How music Impacts me

Discover Weekly Playlist Cover

Noelle Rose Hardin

Discover Weekly Playlist Cover

Noelle Rose Hardin

In the latter years of elementary school, I gained this dependency on music to help me fall asleep every night. And as I entered middle school I was allowed to take my first smartphone to school, which I mainly used for music and texting my few friends and family members.

When I had the chance I began listening to music with my crappy pink earbuds that only worked if I pinched the base of the cord hard enough. I ran through a variety of music but I mostly stuck with the typical middle school emo music. A couple of my favorites included My Chemical Romance (which had broken up just months before I started listening to them), Fall Out Boy, Panic! At the Disco and Twenty One Pilots (pre-Blurry Face).

These bands actually helped me make friends and connect through song lyrics I thought I understood at the mere age of 12. Little did I know that music would become one of the most influential parts of my life. Music can switch my mood from being bubbly and wanting to hug everyone to being emotionally wrecked and contemplative.

I have multiple different moods of music I frequent the most and go-to artists for each.

When I’m feeling melancholy or distraught I like to stay in those moods through music and sleep it off at night as I’ve found trying to immediately change those emotions is a fruitless endeavor. But listening to this music helps me feel so much better and helps heal wounds cheap Neosporin can’t.

My melancholy artists; Dermot Kennedy, SYML, Lewis Capaldi, and Rhys Lewis. Now, that being said, not all of these artists have exclusively sad music, in fact, some of it can be loving and inspiring. I found each of these artists on my “Discover Weekly” which is a weekly playlist Spotify curates based on my listening patterns.

Noelle Rose Hardin
This is Dermot Kennedy Playlist Cover

As for my happy music I like to stick to musicals, indie pop, and 2000’s alternative rock. Nothing makes me jam out like a mix of Hairspray and Taking Back Sunday, which seems like a pretty odd combination but it’s very effective. Between the bops about love and the undeniability of its powers to the loud and moderately aggressive lyrics of “MakeDamnSure” I’m almost guaranteed a new pep in my step.
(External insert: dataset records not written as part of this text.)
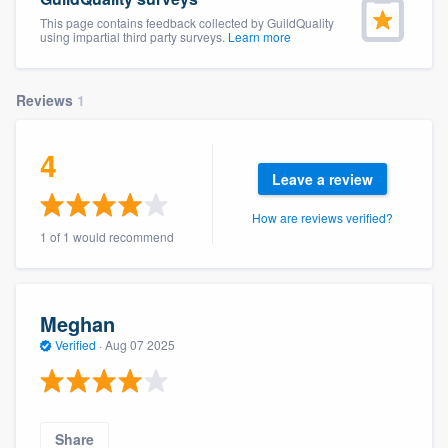
This page contains feedback collected by GuildQuality
using impartial third party surveys.
Learn more
Reviews
1
4
Leave a review
How are reviews verified?
1 of 1 would recommend
Meghan
Verified
·
Aug 07 2025
Welcome to our
Share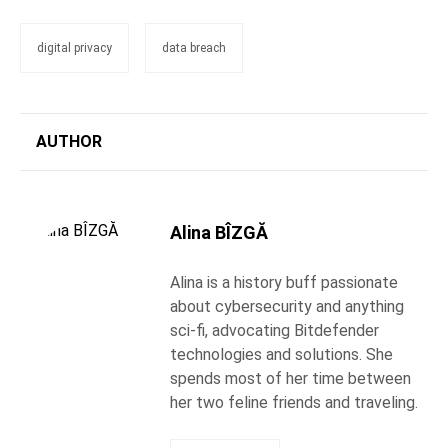
digital privacy
data breach
AUTHOR
Alina BÎZGĂ
Alina is a history buff passionate
about cybersecurity and anything
sci-fi, advocating Bitdefender
technologies and solutions. She
spends most of her time between
her two feline friends and traveling.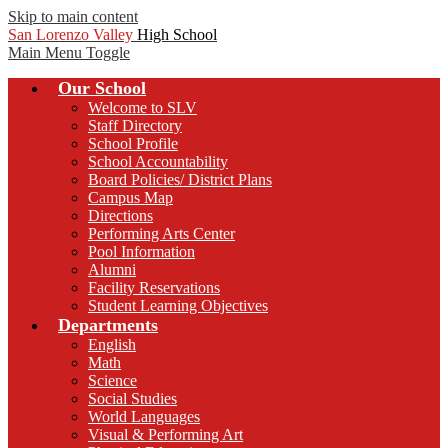
Skip to main content
San Lorenzo Valley
High School
Main Menu Toggle
Our School
Welcome to SLV
Staff Directory
School Profile
School Accountability
Board Policies/ District Plans
Campus Map
Directions
Performing Arts Center
Pool Information
Alumni
Facility Reservations
Student Learning Objectives
Departments
English
Math
Science
Social Studies
World Languages
Visual & Performing Art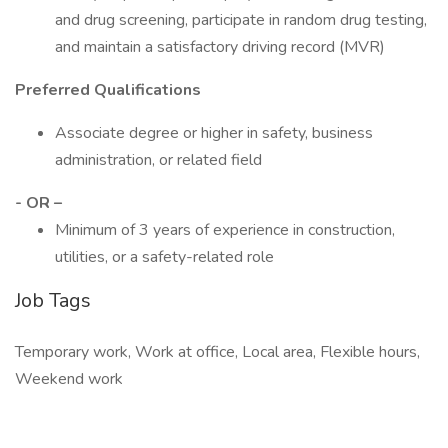
and drug screening, participate in random drug testing,
and maintain a satisfactory driving record (MVR)
Preferred Qualifications
Associate degree or higher in safety, business
administration, or related field
- OR –
Minimum of 3 years of experience in construction,
utilities, or a safety-related role
Job Tags
Temporary work, Work at office, Local area, Flexible hours,
Weekend work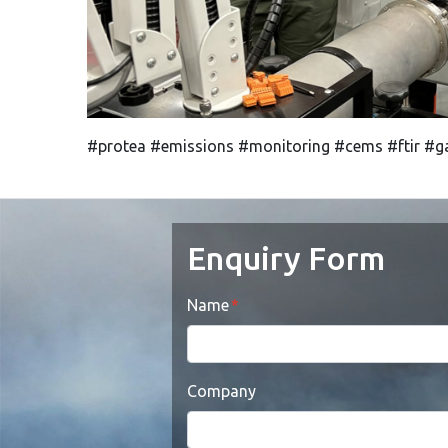
#protea #emissions #monitoring #cems #ftir #ga
Enquiry Form
Name
Company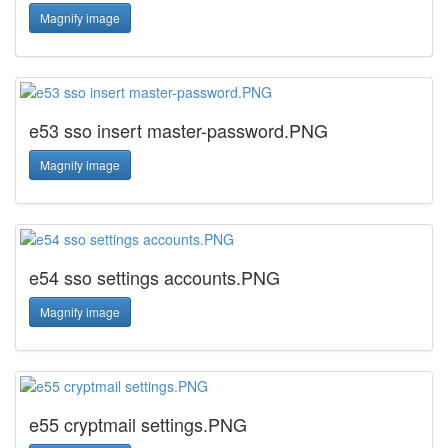
Magnify image
e53 sso insert master-password.PNG
Magnify image
e54 sso settings accounts.PNG
Magnify image
e55 cryptmail settings.PNG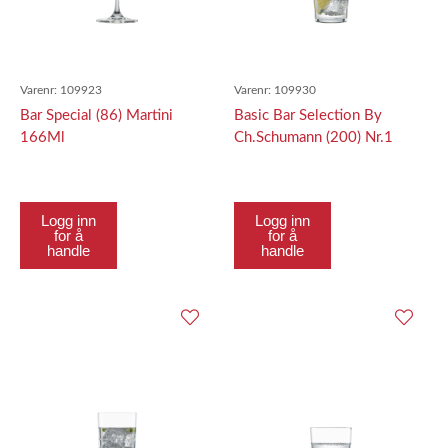
Varenr:
109923
Varenr:
109930
Bar Special (86) Martini
Basic Bar Selection By
166Ml
Ch.Schumann (200) Nr.1
Softdrink Nr.1 213Ml
Logg inn
Logg inn
for å
for å
handle
handle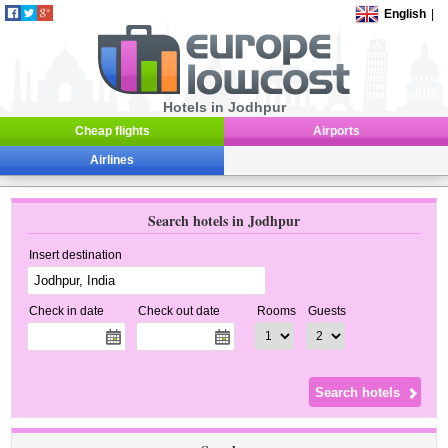
English
|
Hotels in Jodhpur
Cheap flights
Airports
Airlines
Search hotels in Jodhpur
Insert destination
Check in date
Check out date
Rooms
Guests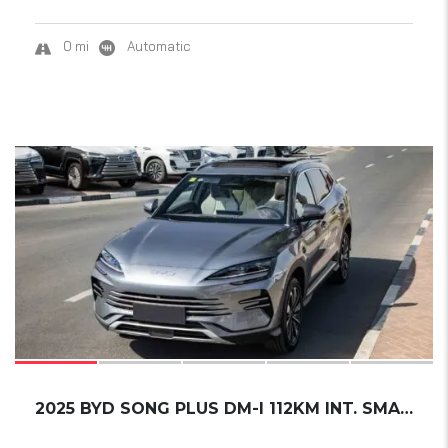
0 mi
Automatic
17
2025 BYD SONG PLUS DM-I 112KM INT. SMART DRI...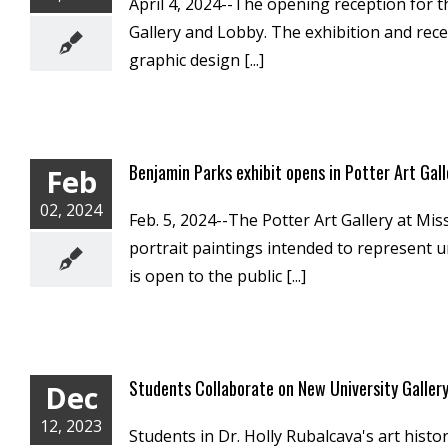
April 4, 2024--The opening reception for th
Gallery and Lobby. The exhibition and rece
graphic design [...]
Benjamin Parks exhibit opens in Potter Art Gall
Feb
02, 2024
Feb. 5, 2024--The Potter Art Gallery at Mis
portrait paintings intended to represent u
is open to the public [...]
Students Collaborate on New University Gallery
Dec
12, 2023
Students in Dr. Holly Rubalcava's art histo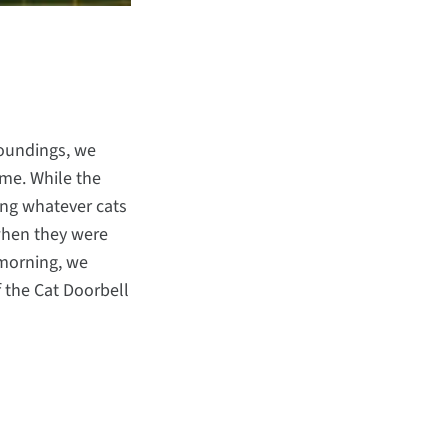
roundings, we
ome. While the
ing whatever cats
 when they were
 morning, we
f the Cat Doorbell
And of course, I have my angry “screw the world” music that I frequent mostly on Mondays and some Thursdays. Surprisingly rock music doesn’t quite cut it for me when I need this kind of music, in fact, I mostly look towards artists like Fiona Apple, Alanis Morissette, and Harvey Danger. I grew up listening to Fiona Apple with my mom all of the time and I’ve had the lyrics to “Limp” and “Fast as You Can” embedded in my brain since I was little. Every time those artists come on I gain this huge boost of confidence and find myself feeling 10xs better while also not giving a crap about anyone else.

Music is so powerful and can change people’s days while dictating their emotions. To me, music is one of the most influential parts of my life and I don’t think I would be the same person without it. Rachel, a freshman at Marist University says “Music affects my mood greatly” and “it gives me a beat to run at, it makes me happy when I’m sad.”